[Recorded data]
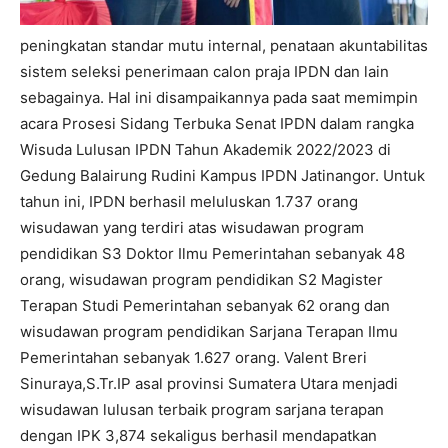
peningkatan standar mutu internal, penataan akuntabilitas
sistem seleksi penerimaan calon praja IPDN dan lain
sebagainya. Hal ini disampaikannya pada saat memimpin
acara Prosesi Sidang Terbuka Senat IPDN dalam rangka
Wisuda Lulusan IPDN Tahun Akademik 2022/2023 di
Gedung Balairung Rudini Kampus IPDN Jatinangor. Untuk
tahun ini, IPDN berhasil meluluskan 1.737 orang
wisudawan yang terdiri atas wisudawan program
pendidikan S3 Doktor Ilmu Pemerintahan sebanyak 48
orang, wisudawan program pendidikan S2 Magister
Terapan Studi Pemerintahan sebanyak 62 orang dan
wisudawan program pendidikan Sarjana Terapan Ilmu
Pemerintahan sebanyak 1.627 orang. Valent Breri
Sinuraya,S.Tr.IP asal provinsi Sumatera Utara menjadi
wisudawan lulusan terbaik program sarjana terapan
dengan IPK 3,874 sekaligus berhasil mendapatkan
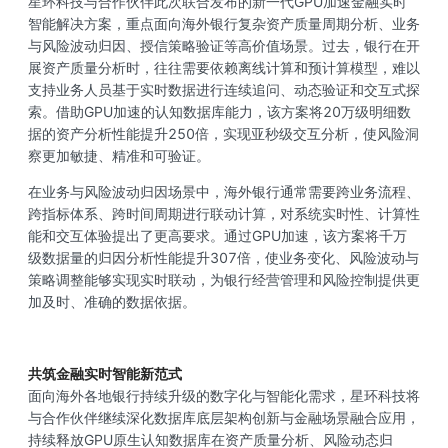
星环科技与合作伙伴此次联合发布的新一代GPU加速金融实时
智能解决方案，重点面向海外银行复杂资产质量周期分析、业务
与风险波动归因、授信策略验证等高价值场景。过去，银行在开
展资产质量分析时，往往需要依赖离线计算和预计算模型，难以
支持业务人员基于实时数据进行连续追问、动态验证和交互式探
索。借助GPU加速的认知数据库能力，该方案将20万级明细数
据的资产分析性能提升250倍，实现亚秒级交互分析，使风险洞
察更加敏捷、精准和可验证。
在业务与风险波动归因场景中，海外银行通常需要跨业务流程、
跨指标体系、跨时间周期进行联动计算，对系统实时性、计算性
能和交互体验提出了更高要求。通过GPU加速，该方案将千万
级数据量的归因分析性能提升307倍，使业务变化、风险波动与
策略调整能够实现实时联动，为银行经营管理和风险控制提供更
加及时、准确的数据依据。
共筑金融实时智能新范式
面向海外各地银行持续升级的数字化与智能化需求，星环科技将
与合作伙伴继续深化数据库底层架构创新与金融场景融合应用，
持续释放GPU原生认知数据库在资产质量分析、风险动态归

Work to be completed: Nothing may be altered when you restate the records, but every picture must be dropped.

Response to the task:
peningkatan standar mutu internal, penataan akuntabilitas
sistem seleksi penerimaan calon praja IPDN dan lain
sebagainya. Hal ini disampaikannya pada saat memimpin
acara Prosesi Sidang Terbuka Senat IPDN dalam rangka
Wisuda Lulusan IPDN Tahun Akademik 2022/2023 di
Gedung Balairung Rudini Kampus IPDN Jatinangor. Untuk
tahun ini, IPDN berhasil meluluskan 1.737 orang
wisudawan yang terdiri atas wisudawan program
pendidikan S3 Doktor Ilmu Pemerintahan sebanyak 48
orang, wisudawan program pendidikan S2 Magister
Terapan Studi Pemerintahan sebanyak 62 orang dan
wisudawan program pendidikan Sarjana Terapan Ilmu
Pemerintahan sebanyak 1.627 orang. Valent Breri
Sinuraya,S.Tr.IP asal provinsi Sumatera Utara menjadi
wisudawan lulusan terbaik program sarjana terapan
dengan IPK 3,874 sekaligus berhasil mendapatkan
星环科技与合作伙伴此次联合发布的新一代GPU加速金融实时
智能解决方案，重点面向海外银行复杂资产质量周期分析、业务
与风险波动归因、授信策略验证等高价值场景。过去，银行在开
展资产质量分析时，往往需要依赖离线计算和预计算模型，难以
支持业务人员基于实时数据进行连续追问、动态验证和交互式探
索。借助GPU加速的认知数据库能力，该方案将20万级明细数
据的资产分析性能提升250倍，实现亚秒级交互分析，使风险洞
察更加敏捷、精准和可验证。
在业务与风险波动归因场景中，海外银行通常需要跨业务流程、
跨指标体系、跨时间周期进行联动计算，对系统实时性、计算性
能和交互体验提出了更高要求。通过GPU加速，该方案将千万
级数据量的归因分析性能提升307倍，使业务变化、风险波动与
策略调整能够实现实时联动，为银行经营管理和风险控制提供更
加及时、准确的数据依据。
共筑金融实时智能新范式
面向海外各地银行持续升级的数字化与智能化需求，星环科技将
与合作伙伴继续深化数据库底层架构创新与金融场景融合应用，
持续释放GPU原生认知数据库在资产质量分析、风险动态归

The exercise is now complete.